Schneidman: Syracuse men’s basketball has reached a new low
Jacob Greenfeld | Asst. Photo Editor
This wasn’t supposed to happen, at least by Jim Boeheim’s estimation.
Before the season, the head coach told ESPN’s Andy Katz that this Syracuse team was the best he’s had in a while. A bench far deeper than in recent years. Two graduate transfers that brought an offensive spark. A returning sophomore projected as a first-round draft pick in 2017.
Not only has the Orange (7-5) plummeted so far from those projections that Boeheim is calling his offense “not very good” and his defense “horrible,” but Syracuse has redefined how bad it can be this early in a season.
A loss to Connecticut at Madison Square Garden was cringe-worthy, but one defeat to an inferior old Big East Conference opponent could be excused. Strike one.
A defeat at home against a lesser Georgetown team was worse, but Syracuse teams had lost four nonconference games and still been within earshot of NCAA Tournament selection before. Strike two.
Then there was Wednesday night. A 33-point humiliation at the hands of St. John’s, a team already with inexcusable losses to Delaware State and LIU Brooklyn. A team without two players who combined for 32 points against Syracuse last year. A team that had as many wins against SU under head coach Chris Mullin as it did against the entire Big East (one, in 19 games). Strike three.
This was the biggest margin of defeat for Syracuse in Carrier Dome history.
This is the first time in program history Syracuse has lost five nonconference games.
This is a new low for Syracuse basketball.
“This is on me,” Boeheim, SU’s head coach, said after the game. “It’s not on the players.”
“When you say that, I’m kind of surprised,” one reporter said, “because you know what you’re doing.”
Then comes a concerning answer, one that shows this isn’t just about players flipping on a switch and all of a sudden returning Syracuse to a team that can hang with the Atlantic Coast Conference’s best, let alone one that was the third-to-last team standing in the entire country last season.
“Nope,” Boeheim said. “I don’t think I am with this team.”
Jacob Greenfeld | Asst. Photo Editor
Sixteen times after Wednesday’s game, Boeheim used a first-person pronoun to assess blame for Syracuse’s struggles. Not once did he utter the first or last name of a player, which he had done throughout the first 11 games. Tyus Battle seeming lost against South Carolina. Tyler Lydon needing to shoot more against Connecticut. Frank Howard needing to simply be better after committing six turnovers against Georgetown.
If a head coach in his 41st year is telling us that he doesn’t know what he’s doing with this team, then that’s cause for concern, even if his top scorer, Andrew White, says, “It’s more on us. We know how to play basketball.”
The previous low for Syracuse basketball was just two years ago.
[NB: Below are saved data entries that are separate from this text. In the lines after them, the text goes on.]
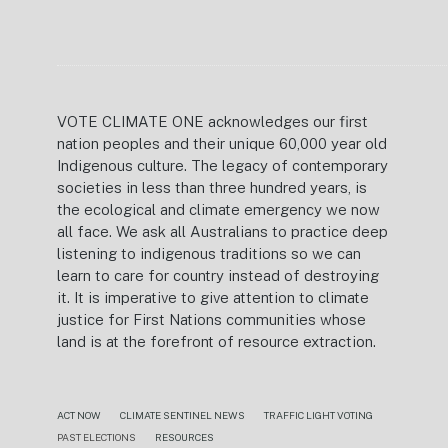
VOTE CLIMATE ONE acknowledges our first
nation peoples and their unique 60,000 year old
Indigenous culture. The legacy of contemporary
societies in less than three hundred years, is
the ecological and climate emergency we now
all face. We ask all Australians to practice deep
listening to indigenous traditions so we can
learn to care for country instead of destroying
it. It is imperative to give attention to climate
justice for First Nations communities whose
land is at the forefront of resource extraction.
ACT NOW
CLIMATE SENTINEL NEWS
TRAFFIC LIGHT VOTING
PAST ELECTIONS
RESOURCES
All the off-court chaos pertaining to the NCAA investigation aside, the Orange lost four nonconference games for the second time in 35 years. Those losses, however, came to a respectable California team, a then-No. 17 Michigan team, a St. John’s team that was 5-1 entering the Carrier Dome and a then-No. 7, undefeated Villanova team.
Still, SU presumably would’ve been within sniffing distance of the NCAA Tournament after finishing 9-9 in the ACC and 18-13 overall, tied for most losses before the NCAA Tournament since Roy Danforth’s 9-16 regular season in 1968-69 (discount any season before the 70s in considering “lows” since Syracuse hadn’t yet established itself as a household name). And who knows if Syracuse would’ve won any of the six games it lost after self-imposing a postseason ban if SU had a postseason to play for?
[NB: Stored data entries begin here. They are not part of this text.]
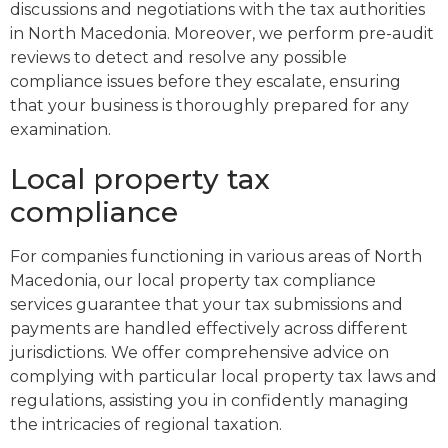
discussions and negotiations with the tax authorities
in North Macedonia. Moreover, we perform pre-audit
reviews to detect and resolve any possible
compliance issues before they escalate, ensuring
that your business is thoroughly prepared for any
examination.
Local property tax
compliance
For companies functioning in various areas of North
Macedonia, our local property tax compliance
services guarantee that your tax submissions and
payments are handled effectively across different
jurisdictions. We offer comprehensive advice on
complying with particular local property tax laws and
regulations, assisting you in confidently managing
the intricacies of regional taxation.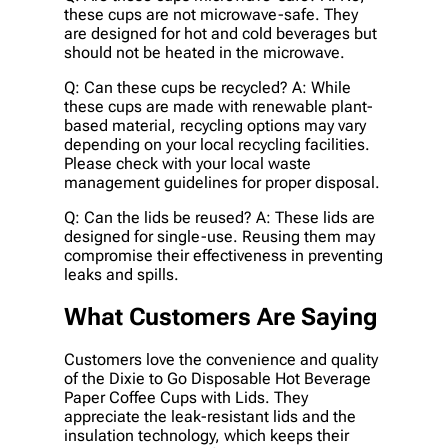
these cups are not microwave-safe. They
are designed for hot and cold beverages but
should not be heated in the microwave.
Q: Can these cups be recycled? A: While
these cups are made with renewable plant-
based material, recycling options may vary
depending on your local recycling facilities.
Please check with your local waste
management guidelines for proper disposal.
Q: Can the lids be reused? A: These lids are
designed for single-use. Reusing them may
compromise their effectiveness in preventing
leaks and spills.
What Customers Are Saying
Customers love the convenience and quality
of the Dixie to Go Disposable Hot Beverage
Paper Coffee Cups with Lids. They
appreciate the leak-resistant lids and the
insulation technology, which keeps their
Lucy Naland | Presentation Director
This year, though, a stacked ACC with six teams currently ranked in the Associated Press Top 25 and three others receiving votes poses a far more terrifying gauntlet for a Syracuse team that probably needs a couple of wins against No. 5 Duke, No. 8 North Carolina, No. 10 Louisville and No. 12 Virginia to simply put its name back into tournament consideration. And Boeheim knows, for the time being, the road ahead doesn’t look too promising.
“The way we’re playing right now,” he said, “we can’t win many of those games.”
It’s not just the record that stands out as to why Syracuse has reached new depths. It’s the three wide-open St. John’s dunks in a 70-second span that made it seem like the zone gave up. It’s allowing points on six straight possessions when the game is already out of reach. It’s your starting shooting guard, John Gillon, saying the team has no heart.
The season started with Boeheim having sky-high expectations. Then his team started playing, and those expectations were tempered. Played some more, and the expectations took a nosedive.
This team has hit the floor with a thud and is threatening to dig even deeper into the ground. Reality has set in, and the fact is that Syracuse simply isn’t very good.